I Don’t Mind the Solitude of Running, but Enjoy Being on A Team

I don’t mind the solitude and crave the opportunity to be by myself on the open road, but there is something about having teammates. The opportunity to connect with like-minded people who are equally as excited about your goals as they are their own is something so amazing, it can hardly be described.  This week I felt like a teammate in every sense of the word.  

How I Broke the Mileage Up

I made sure to start the week out strong.  I also consistently did the math, so that I was doing at least the minimum each day.  I did not want to wind up with 20 miles left to run on Sunday.  

Monday 3/30 – 10 miles in the morning and 8 miles in the afternoon

Tuesday 3/31- 13.1 miles in the middle of the day, and 3.35 miles in the late afternoon

Wednesday 4/1- 9.07 miles in the morning and  6.54 miles in the afternoon

Thursday 4/2- 14.32 miles middle of the day run

Friday 4/3- 5.13  miles morning run and 7 mile afternoon run

Saturday 4/4- 4.2, 4.04, 4.10 and 4.07 mile loops throughout the day.

(My husband was running the virtual backyard ultra race that consisted of 4.2 mile loops)  

Sunday  4/5-6.10 miles on my own and then a final mile with my kids and dog. 

Sticking to the Plan

A few times during the week I felt a little exhausted after my second run, but there was something addicting about sticking to the plan and committing to a final outcome no matter what. 

On Wednesday evening, I remember thinking to myself, “Do I really want to do this? Does it really matter?”

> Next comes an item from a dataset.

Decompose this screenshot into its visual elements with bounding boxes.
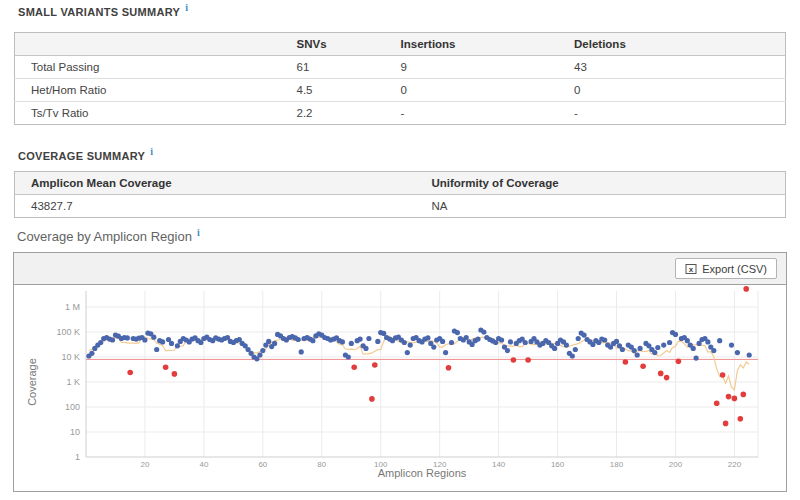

I Was Overcome with Gratitude

Thursday, I decided to go for a longer run.  About 4 miles into the 14-mile run, I could not help but be filled with gratitude.  I was incredibly grateful that the legs that had carried me so many miles this week were the same ones that had crossed the finish line of 29 marathons, chased after my kids when they were little, walked up the stairs to a Spanish class in college where I met my husband, triumphantly walked up to the stage to get a diploma, carefully climbed a waterfall in Jamaica, boarded a plane to study in Mexico, walked into a title company to buy our first home, almost collapsed on my way into the hospital as I miscarried, triumphantly crossed the line of my first 5k, walked out of an interview as I received my first job, ran up to see the list of freshman who had made the junior varsity softball team, and staggered through several difficult long runs.  Through the good and bad, my legs had been there.

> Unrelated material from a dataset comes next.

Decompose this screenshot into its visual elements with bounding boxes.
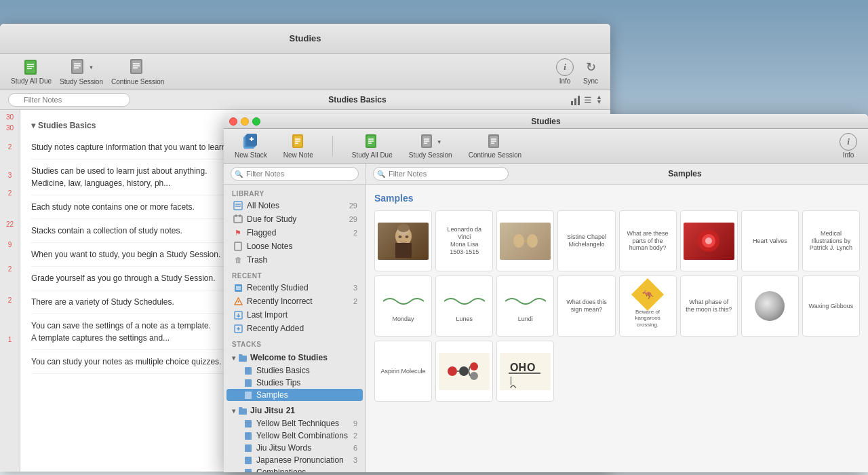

When I was younger, I used to wish they were stronger, thinner, and more of anything else I could think of. Today, I realized that I wouldn’t trade them for anyone else’s. They were mine, they were perfect and I was blessed.  

My Teammate Had Finished

Sunday morning, Marvin sent a message that he had finished. As I saw the proof in his screenshot from Strava, my eyes filled with tears.  He had done the impossible. He had finished the 100-mile week. And now he was cheering me on, and telling me to get out there and finish mine.  

The Final Day

And so, I laced my pink Nike’s up, turned on my music, and tapped the screen of my phone so Strava would record my second to last run of the week. And a few miles in, all I could think about was how grateful I was to be running! I was within a few miles of finishing a 100-mile week.

The Second to Last Run

6.1 miles later, I had completed 99 miles.  It is tradition for my middle son Luke, (11 years old and my dog) to run the last mile with me of a lengthy mileage week. 

And, to my surprise, when I stopped to get Luke and Prince (my golden retriever), I discovered that my other two kids were interested in joining me in the last mile!  We took off.

The Finish-line

As we rounded the last corner and had about two-tenths of a mile to go, I put on my oldest son’s favorite song, “We didn’t start the Fire” by Billy Joel and we picked up our pace as the finish line came into view.  

The Impossible was in My Reach

The finish-line which consisted of my husband cheering and taking pictures with his iPhone, marked the beginning of a new mindset. 

My impossible was within reach. If I could run 100 miles in one week, what couldn’t I do?